Das war erstmal das Wichtigste. Ich düse jetzt zur Post und zu Baby Walz, etwas umtauschen (habe eine falsche Lieferung bekommen) und danach lege ich mich wieder brav auf die Couch! Nachdem ich die Katzenklos sauber gemacht und mir Kürbissuppe aufgetaut habe 🙂

7 Kommentare

  1. Das ist ja alles doch recht kompliziert. o.O Krass.

    Ich finde es gut, dass du nun ein komplettes BV hast. Sehr schön! Ich hoffe, du kannst es genießen. Denn das hast du verdient.

    Ich herze dich, Süße <3

    • Da sagst Du was! Ich weiß gar nicht, wann sich Vollberufstätige darum kümmern? Die Ämter haben ja auch immer nur sehr beschränkte Öffnungszeiten… Ich freue mich auf jeden Fall sehr, dass ich heute ein ganzes Stück weitergekommen bin! Und das habe ich alleine meiner freien Zeit zu verdanken 😉 Ich herze Dich auch <3

  2. Hallo

    Bohr das du da Durchblickst beim elterngeld.
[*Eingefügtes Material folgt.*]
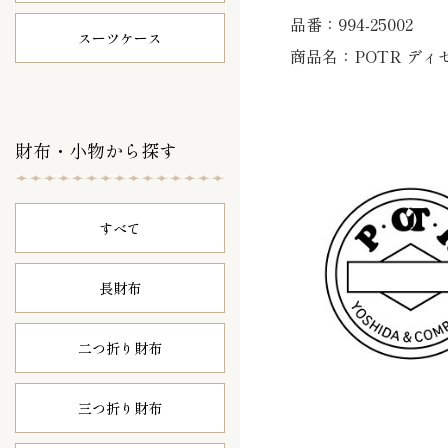
品番：994-25002
スーツケース
商品名：POTR ディセ
財布・小物から探す
すべて
長財布
二つ折り財布
三つ折り財布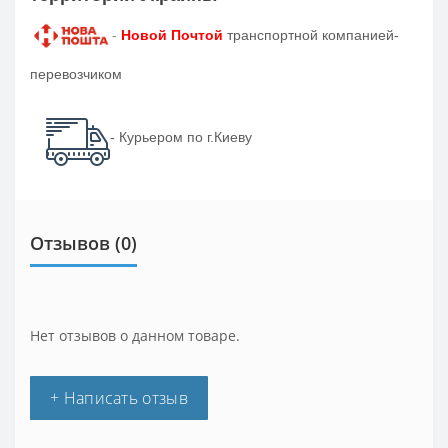
-
Новой Почтой
транспортной компанией-
перевозчиком
- Курьером по г.Киеву
Отзывов (0)
Нет отзывов о данном товаре.
+ Написать отзыв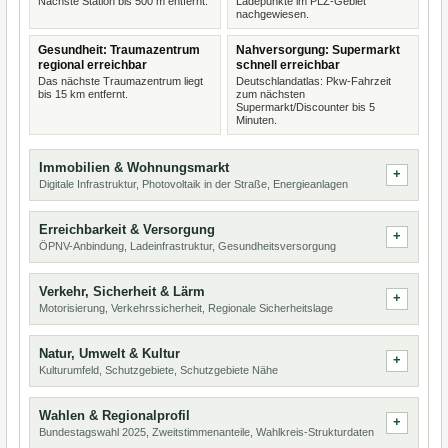
Nächste Station bis 500 m entfernt.
Ladepunkte im PLZ-Gebiet
nachgewiesen.
Gesundheit: Traumazentrum
Nahversorgung: Supermarkt
regional erreichbar
schnell erreichbar
Das nächste Traumazentrum liegt
Deutschlandatlas: Pkw-Fahrzeit
bis 15 km entfernt.
zum nächsten
Supermarkt/Discounter bis 5
Minuten.
Immobilien & Wohnungsmarkt
Digitale Infrastruktur, Photovoltaik in der Straße, Energieanlagen
Erreichbarkeit & Versorgung
ÖPNV-Anbindung, Ladeinfrastruktur, Gesundheitsversorgung
Verkehr, Sicherheit & Lärm
Motorisierung, Verkehrssicherheit, Regionale Sicherheitslage
Natur, Umwelt & Kultur
Kulturumfeld, Schutzgebiete, Schutzgebiete Nähe
Wahlen & Regionalprofil
Bundestagswahl 2025, Zweitstimmenanteile, Wahlkreis-Strukturdaten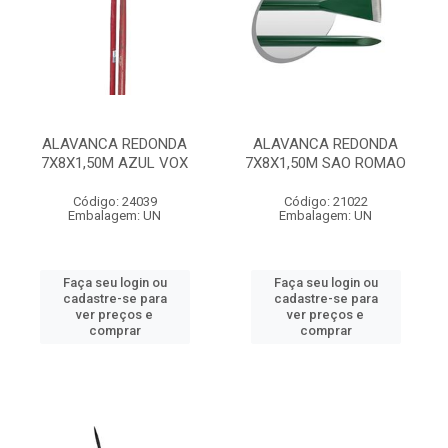
ALAVANCA REDONDA
ALAVANCA REDONDA
7X8X1,50M AZUL VOX
7X8X1,50M SAO ROMAO
Código: 24039
Código: 21022
Embalagem: UN
Embalagem: UN
Faça seu login ou
Faça seu login ou
cadastre-se para
cadastre-se para
ver preços e
ver preços e
comprar
comprar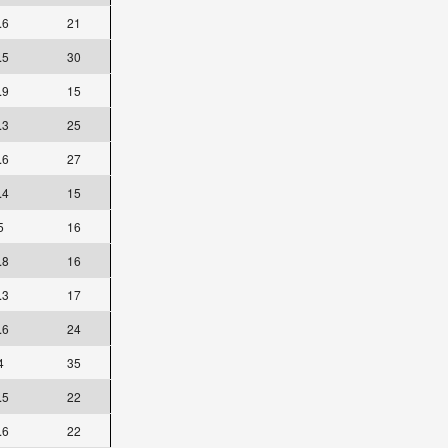
.6
21
.5
30
.9
15
.3
25
.6
27
.4
15
5
16
.8
16
.3
17
.6
24
4
35
.5
22
.6
22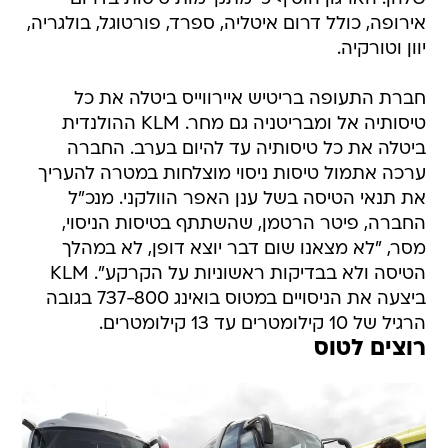
אירופה, כולל דרום איטליה, ספרד, פורטוגל, בולגריה,
יוון וטורקיה.
חברת התעופה בריטיש איירווייס ביטלה את כל
טיסותיה אל ומבריטניה גם מחר. KLM ההולנדית
ביטלה את כל טיסותיה עד להיום בערב. החברה
ערכה אתמול טיסות ניסוי מוצלחות במטרה להעריך
את תנאי הטיסה בשל ענן האפר הוולקני. מנכ"ל
החברה, פיטר הרטמן, שהשתתף בטיסות הניסוי,
מסר, "לא מצאנו שום דבר יוצא דופן, לא במהלך
הטיסה ולא בבדיקות ראשוניות על הקרקע". KLM
ביצעה את הניסויים במטוס בואינג 737-800 בגובה
הרגיל של 10 קילומטרים עד 13 קילומטרים.
רוצים לטוס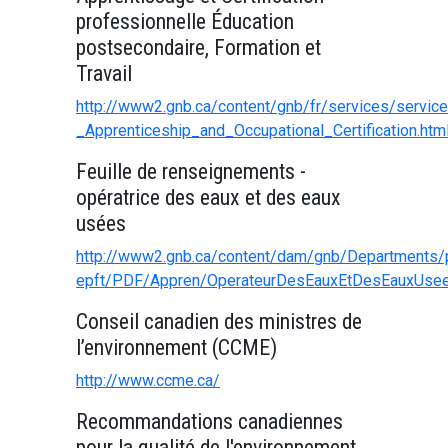
professionnelle Éducation
postsecondaire, Formation et
Travail
http://www2.gnb.ca/content/gnb/fr/services/servi
_Apprenticeship_and_Occupational_Certification.htm
Feuille de renseignements -
opératrice des eaux et des eaux
usées
http://www2.gnb.ca/content/dam/gnb/Departments/p
epft/PDF/Appren/OperateurDesEauxEtDesEauxUsee
Conseil canadien des ministres de
l’environnement (CCME)
http://www.ccme.ca/
Recommandations canadiennes
pour la qualité de l'environnement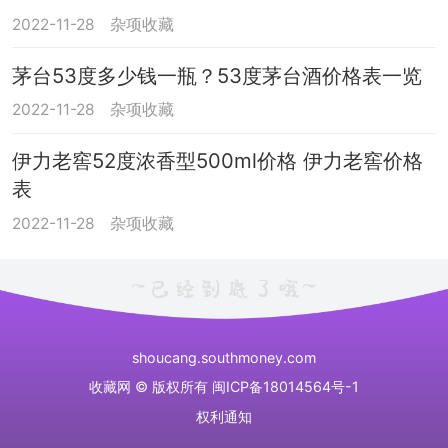
2022-11-28
杂项收藏
茅台53度多少钱一瓶？53度茅台酒价格表一览
2022-11-28
杂项收藏
伊力老窖52度浓香型500ml价格 伊力老窖价格
表
2022-11-28
杂项收藏
shoucang.southmoney.com
收藏网 © 版权所有
闽ICP备18014564号-1
权利通知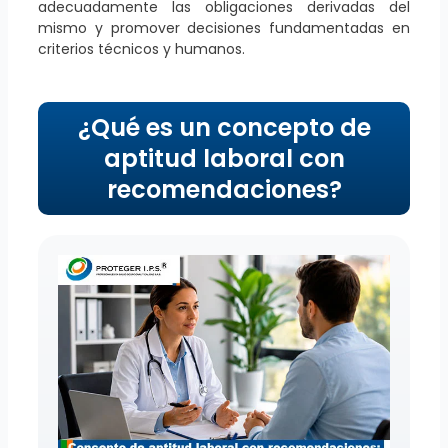
adecuadamente las obligaciones derivadas del
mismo y promover decisiones fundamentadas en
criterios técnicos y humanos.
¿Qué es un concepto de
aptitud laboral con
recomendaciones?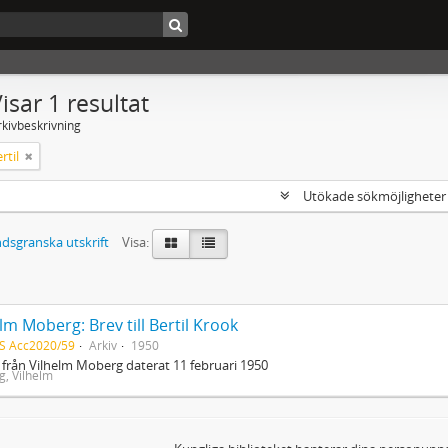
isar 1 resultat
rkivbeskrivning
rtil
Utökade sökmöjlighete
dsgranska utskrift
Visa:
lm Moberg: Brev till Bertil Krook
S Acc2020/59
Arkiv
1950
 från Vilhelm Moberg daterat 11 februari 1950
, Vilhelm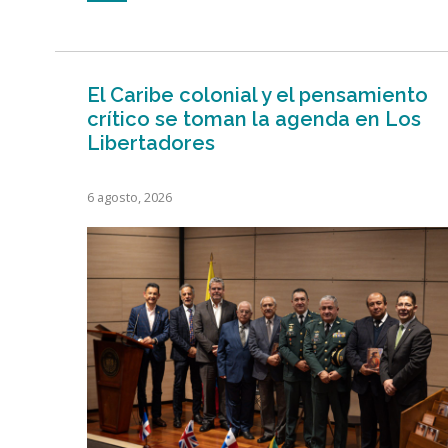
El Caribe colonial y el pensamiento
crítico se toman la agenda en Los
Libertadores
6 agosto, 2026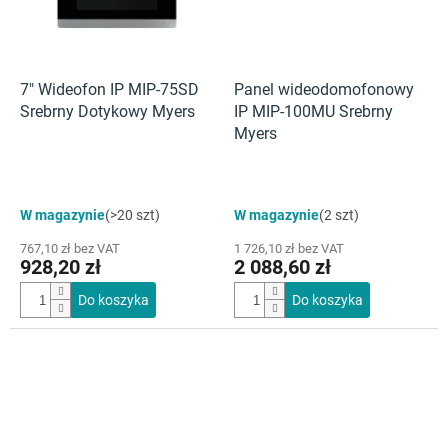
7" Wideofon IP MIP-75SD
Panel wideodomofonowy
Srebrny Dotykowy Myers
IP MIP-100MU Srebrny
Myers
W magazynie
(>20 szt)
W magazynie
(2 szt)
767,10 zł bez VAT
1 726,10 zł bez VAT
928,20 zł
2 088,60 zł
Do koszyka
Do koszyka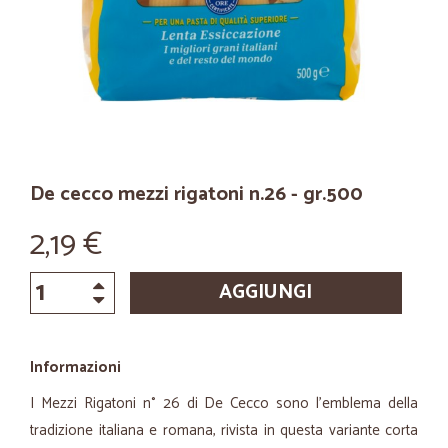
De cecco mezzi rigatoni n.26 - gr.500
2,19 €
AGGIUNGI
Informazioni
I Mezzi Rigatoni n° 26 di De Cecco sono l'emblema della
tradizione italiana e romana, rivista in questa variante corta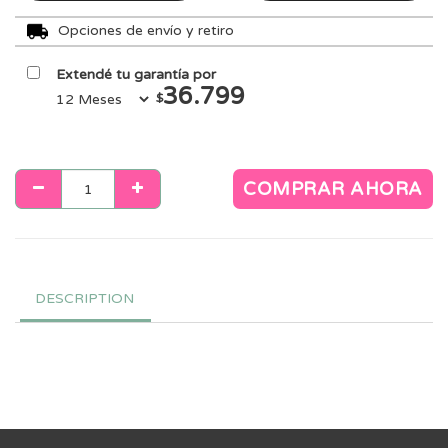
Opciones de envío y retiro
Extendé tu garantía por
36.799
$
COMPRAR AHORA
DESCRIPTION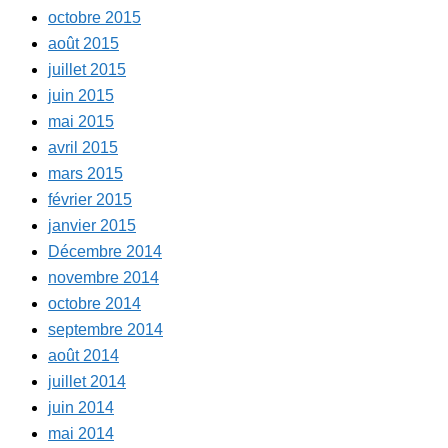
octobre 2015
août 2015
juillet 2015
juin 2015
mai 2015
avril 2015
mars 2015
février 2015
janvier 2015
Décembre 2014
novembre 2014
octobre 2014
septembre 2014
août 2014
juillet 2014
juin 2014
mai 2014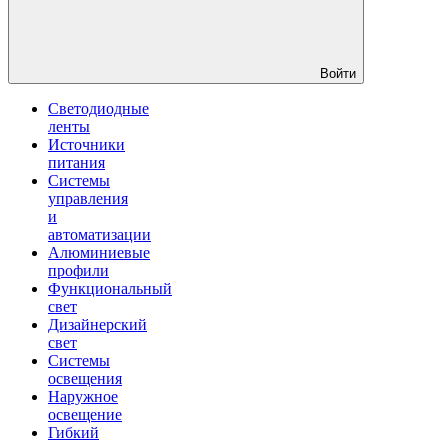
Войти
Светодиодные
ленты
Источники
питания
Системы
управления
и
автоматизации
Алюминиевые
профили
Функциональный
свет
Дизайнерский
свет
Системы
освещения
Наружное
освещение
Гибкий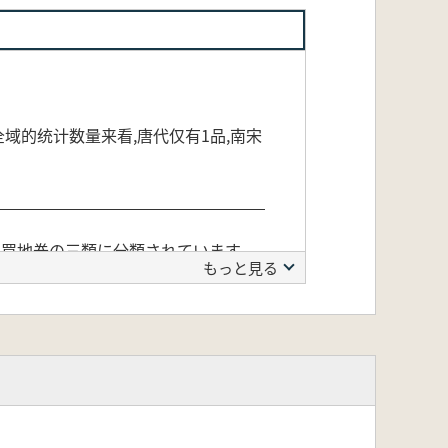
域的统计数量来看,唐代仅有1品,南宋
・買地券の三類に分類されています。
もっと見る
品、明代は118品、清代は10品、民
す。本書は、地域史・墓葬制度史の
ます。こうした視点は、墓誌研究 や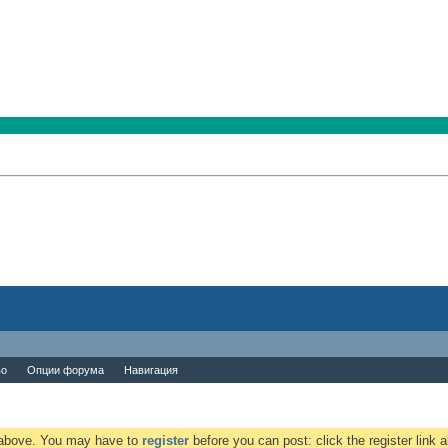
во
Опции форума
Навигация
k above. You may have to
register
before you can post: click the register link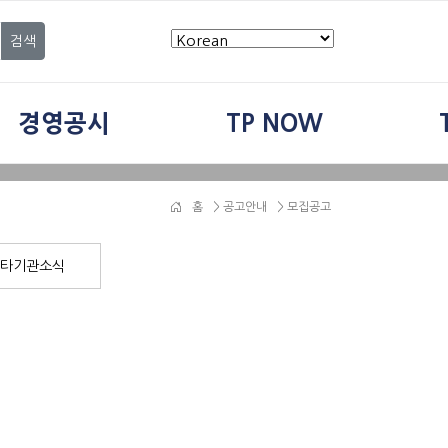
검색
경영공시
TP NOW
홈
>
공고안내
> 모집공고
타기관소식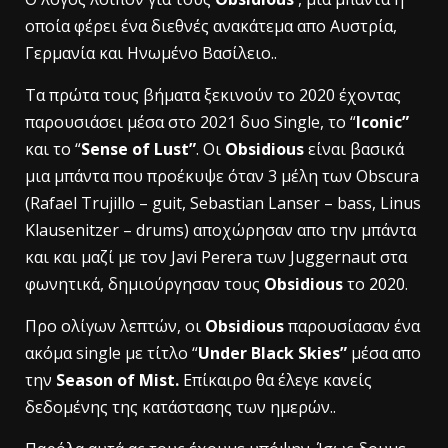
οποία φέρει ένα διεθνές ανακάτεμα απο Αυστρία,
Γερμανία και Ηνωμένο Βασίλειο..
Τα πρώτα τους βήματα ξεκινούν το 2020 έχοντας
παρουσιάσει μέσα στο 2021 δυο Single, το “
Iconic”
και το “
Sense of Lust”
. Οι
Obsidious
είναι βασικά
μια μπάντα που προέκυψε όταν 3 μέλη των Obscura
(Rafael Trujillo – guit, Sebastian Lanser – bass, Linus
Klausenitzer – drums) αποχώρησαν απο την μπάντα
και και μαζί με τον Javi Perera των Juggernaut στα
φωνητικά, δημιούργησαν τους
Obsidious
το 2020.
Προ ολίγων λεπτών, οι
Obsidious
παρουσίασαν ένα
ακόμα single με τίτλο “
Under Black Skies”
μέσα απο
την
Season of Mist.
Επίκαιρο θα έλεγε κανείς
δεδομένης της κατάστασης των ημερών..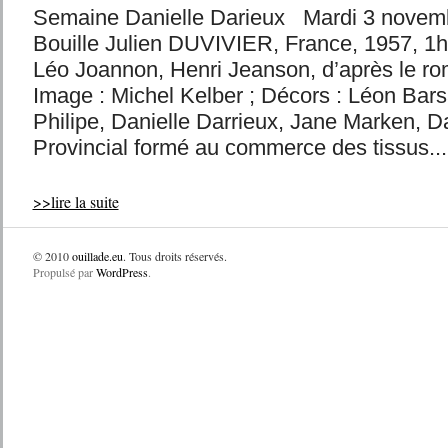
Semaine Danielle Darieux Mardi 3 novem
Bouille Julien DUVIVIER, France, 1957, 1h5
Léo Joannon, Henri Jeanson, d’après le ro
Image : Michel Kelber ; Décors : Léon Barsa
Philipe, Danielle Darrieux, Jane Marken, 
Provincial formé au commerce des tissus...
>>lire la suite
© 2010
ouillade.eu
. Tous droits réservés.
Propulsé par
WordPress
.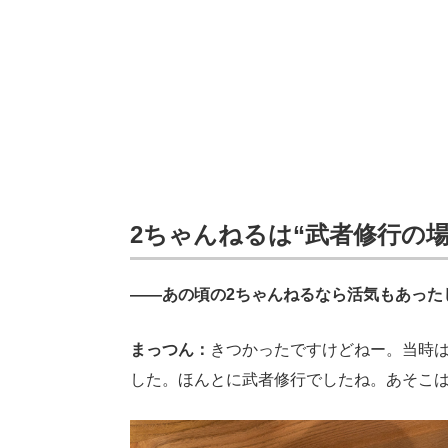
2ちゃんねるは“武者修行の場
――あの頃の2ちゃんねるなら活気もあった
まっつん：
きつかったですけどねー。当時
した。ほんとに武者修行でしたね。あそこ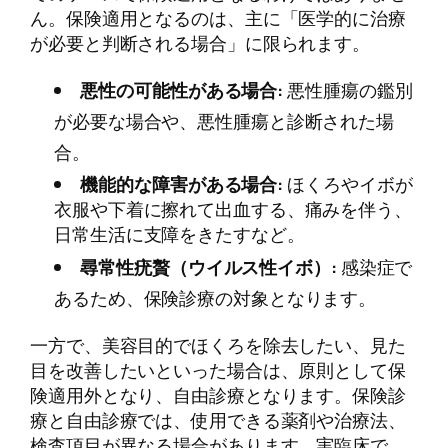
ん。保険適用となるのは、主に「医学的に治療
が必要と判断される場合」に限られます。
悪性の可能性がある場合:
悪性腫瘍の鑑別
が必要な場合や、悪性腫瘍と診断された場
合。
機能的な障害がある場合:
ほくろやイボが
衣服や下着に擦れて出血する、痛みを伴う、
日常生活に支障をきたすなど。
尋常性疣贅（ウイルス性イボ）:
感染症で
あるため、保険診療の対象となります。
一方で、美容目的でほくろを除去したい、見た
目を改善したいといった場合は、原則として保
険適用外となり、自由診療となります。保険診
療と自由診療では、使用できる薬剤や治療法、
検査項目が異なる場合があります。実臨床で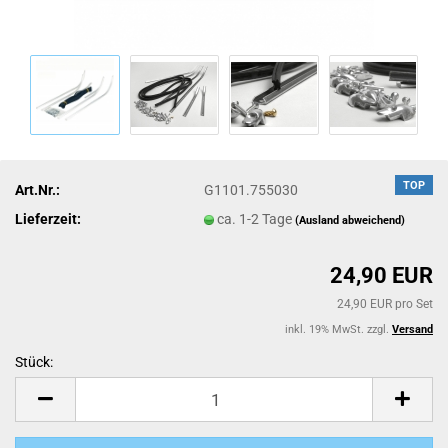
TOP
Art.Nr.:
G1101.755030
Lieferzeit:
ca. 1-2 Tage
(Ausland abweichend)
24,90 EUR
24,90 EUR pro Set
inkl. 19% MwSt. zzgl.
Versand
Stück:
Stück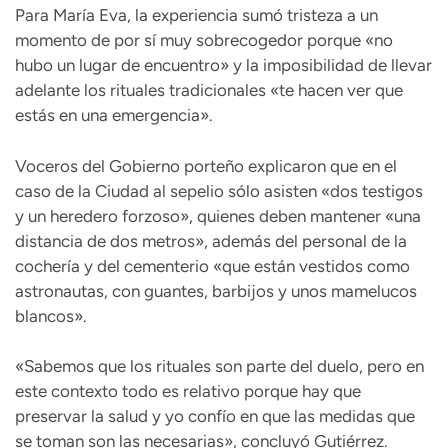
Para María Eva, la experiencia sumó tristeza a un
momento de por sí muy sobrecogedor porque «no
hubo un lugar de encuentro» y la imposibilidad de llevar
adelante los rituales tradicionales «te hacen ver que
estás en una emergencia».
Voceros del Gobierno porteño explicaron que en el
caso de la Ciudad al sepelio sólo asisten «dos testigos
y un heredero forzoso», quienes deben mantener «una
distancia de dos metros», además del personal de la
cochería y del cementerio «que están vestidos como
astronautas, con guantes, barbijos y unos mamelucos
blancos».
«Sabemos que los rituales son parte del duelo, pero en
este contexto todo es relativo porque hay que
preservar la salud y yo confío en que las medidas que
se toman son las necesarias», concluyó Gutiérrez.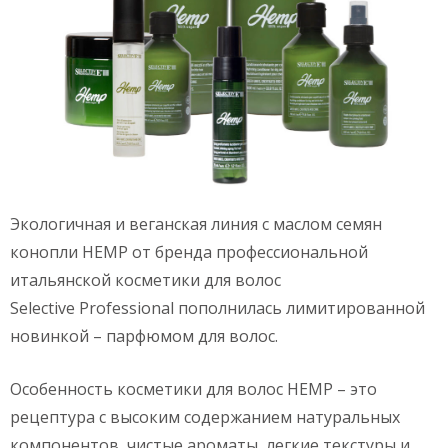
Экологичная и веганская линия с маслом семян
конопли HEMP от бренда профессиональной
итальянской косметики для волос
Selective Professional пополнилась лимитированной
новинкой – парфюмом для волос.
Особенность косметики для волос HEMP – это
рецептура с высоким содержанием натуральных
компонентов, чистые ароматы, легкие текстуры и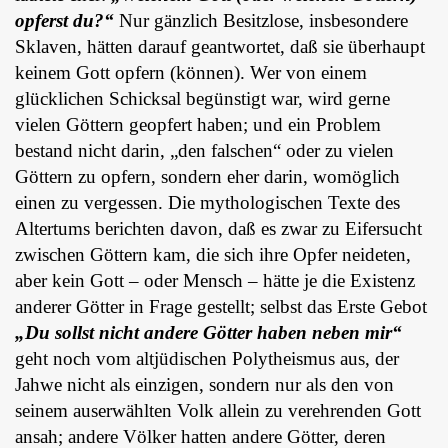
opferst du?“
Nur gänzlich Besitzlose, insbesondere
Sklaven, hätten darauf geantwortet, daß sie überhaupt
keinem Gott opfern (können). Wer von einem
glücklichen Schicksal begünstigt war, wird gerne
vielen Göttern geopfert haben; und ein Problem
bestand nicht darin, „den falschen“ oder zu vielen
Göttern zu opfern, sondern eher darin, womöglich
einen zu vergessen. Die mythologischen Texte des
Altertums berichten davon, daß es zwar zu Eifersucht
zwischen Göttern kam, die sich ihre Opfer neideten,
aber kein Gott – oder Mensch – hätte je die Existenz
anderer Götter in Frage gestellt; selbst das Erste Gebot
„Du sollst nicht andere Götter haben neben mir“
geht noch vom altjüdischen Polytheismus aus, der
Jahwe nicht als einzigen, sondern nur als den von
seinem auserwählten Volk allein zu verehrenden Gott
ansah; andere Völker hatten andere Götter, deren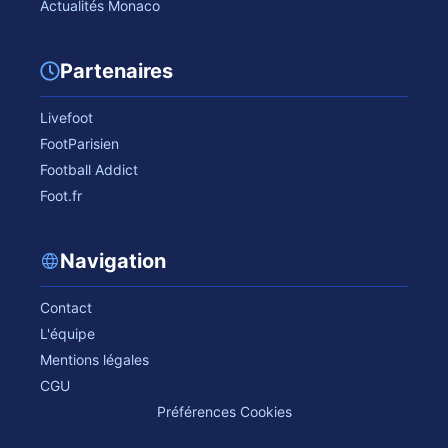
Actualités Monaco
Partenaires
Livefoot
FootParisien
Football Addict
Foot.fr
Navigation
Contact
L'équipe
Mentions légales
CGU
Préférences Cookies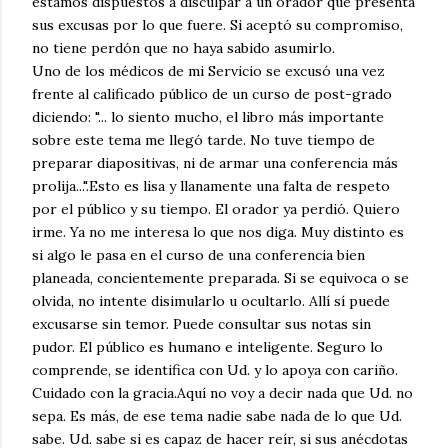
estamos dispuestos a disculpar a un orador que presenta
sus excusas por lo que fuere. Si aceptó su compromiso,
no tiene perdón que no haya sabido asumirlo.
Uno de los médicos de mi Servicio se excusó una vez
frente al calificado público de un curso de post-grado
diciendo: "... lo siento mucho, el libro más importante
sobre este tema me llegó tarde. No tuve tiempo de
preparar diapositivas, ni de armar una conferencia más
prolija...".Esto es lisa y llanamente una falta de respeto
por el público y su tiempo. El orador ya perdió. Quiero
irme. Ya no me interesa lo que nos diga. Muy distinto es
si algo le pasa en el curso de una conferencia bien
planeada, concientemente preparada. Si se equivoca o se
olvida, no intente disimularlo u ocultarlo. Allí sí puede
excusarse sin temor. Puede consultar sus notas sin
pudor. El público es humano e inteligente. Seguro lo
comprende, se identifica con Ud. y lo apoya con cariño.
Cuidado con la gracia.Aquí no voy a decir nada que Ud. no
sepa. Es más, de ese tema nadie sabe nada de lo que Ud.
sabe. Ud. sabe si es capaz de hacer reír, si sus anécdotas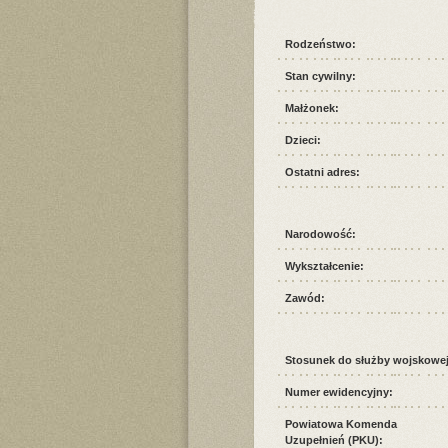
Rodzeństwo:
Stan cywilny:
Małżonek:
Dzieci:
Ostatni adres:
Narodowość:
Wykształcenie:
Zawód:
Stosunek do służby wojskowej
Numer ewidencyjny:
Powiatowa Komenda
Uzupełnień (PKU):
Ich Blicke da immer noch nicht durch, ich will 2 jahre zu hause bleiben und dachte mir im zweiten Jahr Mini Job anzunehmen neben den Eltern Geld plus. Aber ich höre von vielen das, dass Geld angerechnet wird! Was ich wiederum nicht versteh. Ich dachte man darf beim Eltern Geld plus soviel verdienen wie man vorher als elterngeld im ersten Jahr hatte aber nicht drüber hinaus.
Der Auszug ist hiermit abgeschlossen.